Once the line containing "Lechat z zajcem za" is found in the records below, return it and each following line exactly, up to and including the line containing "Potrebujete našo pomoč?", and nothing else.

#### PROVIDED DATA

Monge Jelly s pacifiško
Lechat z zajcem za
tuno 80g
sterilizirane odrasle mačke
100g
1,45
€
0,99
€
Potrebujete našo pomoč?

########
#### PROVIDED DATA

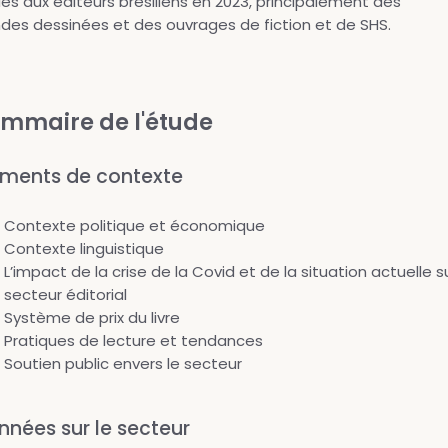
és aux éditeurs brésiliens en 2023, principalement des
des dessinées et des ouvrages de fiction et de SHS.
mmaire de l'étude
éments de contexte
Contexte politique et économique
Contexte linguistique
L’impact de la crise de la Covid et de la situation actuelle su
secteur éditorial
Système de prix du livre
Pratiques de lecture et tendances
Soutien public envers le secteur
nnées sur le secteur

########
#### PROVIDED DATA

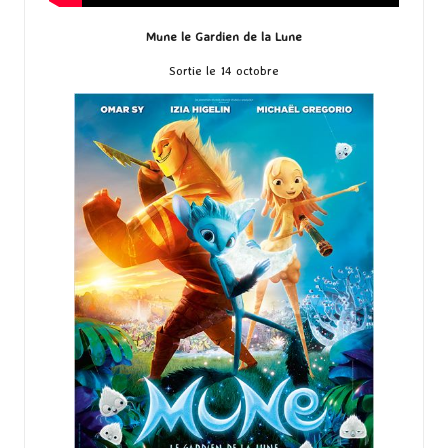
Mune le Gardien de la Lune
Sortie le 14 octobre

########

RESPONSE AREA:
Lechat z zajcem za
tuno 80g
sterilizirane odrasle mačke
100g
1,45
€
0,99
€
Potrebujete našo pomoč?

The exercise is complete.